As you can see, machine have P5000 gpu, I am using their fast-ai container with pytorch 1.0, and I am opening port 29500 to use for initialization.
Container lacks libibverbs1 library, so I am installing it before running my scripts.

I am open to all kinds of help, thanks in advance.

zkzhu0110 · December 21, 2018, 7:55am

I met the same problem as this. I think that it may be related to the communication way of pytorch between different containers.

Shirley_Han · October 9, 2019, 8:02am

Hi,

Did you solve this problem?

I also ran into some error related to TCPStore.

gradwolf · November 12, 2019, 12:39am

Same issue here.

I am trying to run a job with distributed training in a single node with 4 GPUs. I have set the IP address of my instance and port number. I am getting this error. Any solutions?

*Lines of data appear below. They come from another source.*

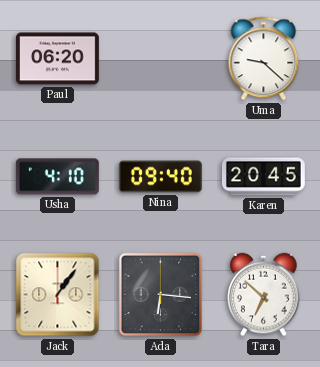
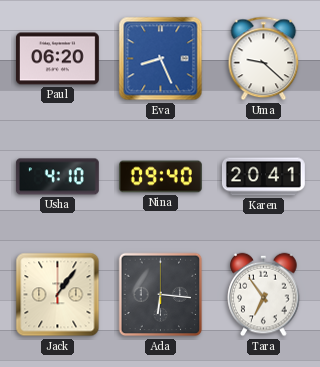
Eva: none -> 8:26
Karen: 20:45 -> 20:41
Tara: 6:52 -> 6:54
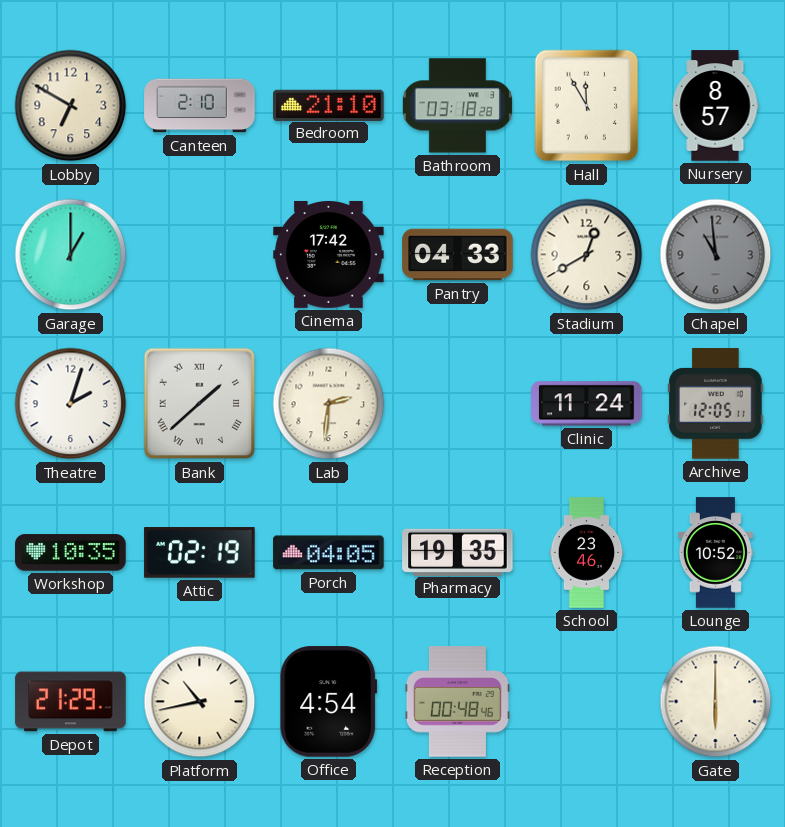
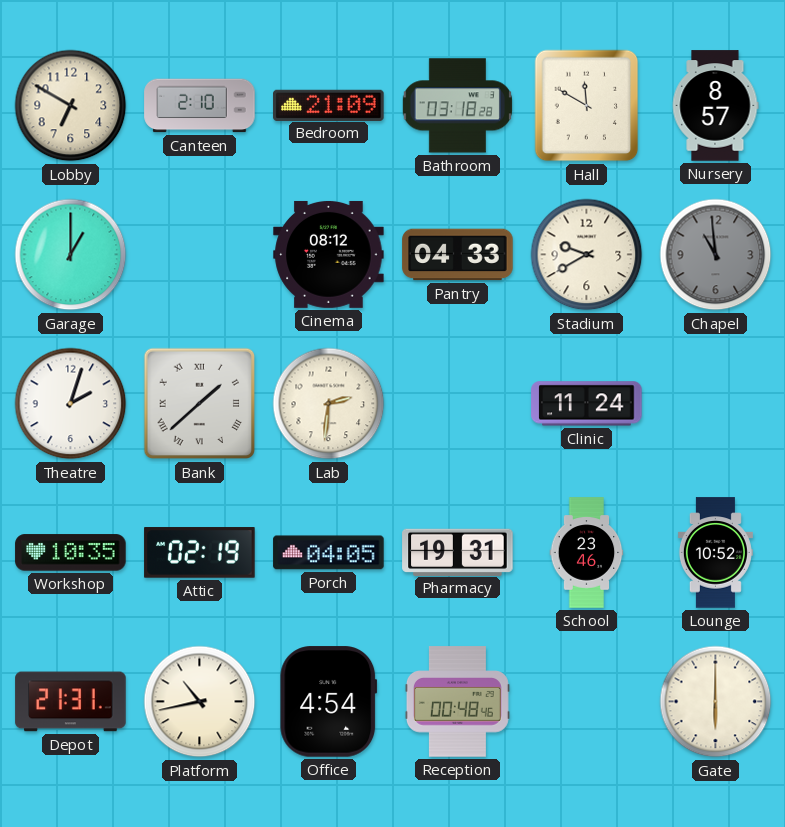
Bedroom: 21:10 -> 21:09
Hall: 11:55 -> 11:50
Cinema: 17:42 -> 08:12
Stadium: 12:40 -> 9:40
Archive: 12:05 -> none
Pharmacy: 19:35 -> 19:31
Depot: 21:29 -> 21:31
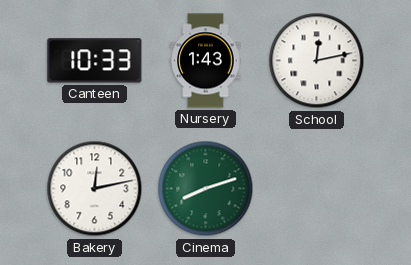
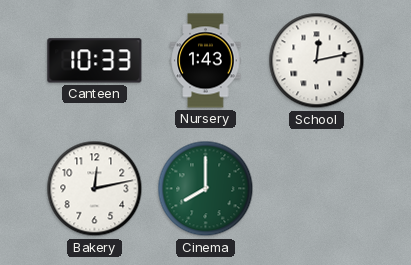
Cinema: 8:12 -> 8:00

File "/opt/conda/lib/python3.6/site-packages/torch/distributed/distributed_c10d.py", line 400, in init_process_group
    store, rank, world_size = next(rendezvous(url))
  File "/opt/conda/lib/python3.6/site-packages/torch/distributed/rendezvous.py", line 143, in _env_rendezvous_handler
    store = TCPStore(master_addr, master_port, world_size, start_daemon)
RuntimeError: Connection timed out

enisberk · November 12, 2019, 8:56pm

It was an network setup issue related to docker so we could not solve it. You need to make sure nodes/threads can communicate through network.
Paperspace solved this problem in their latest version by changing their networking setup.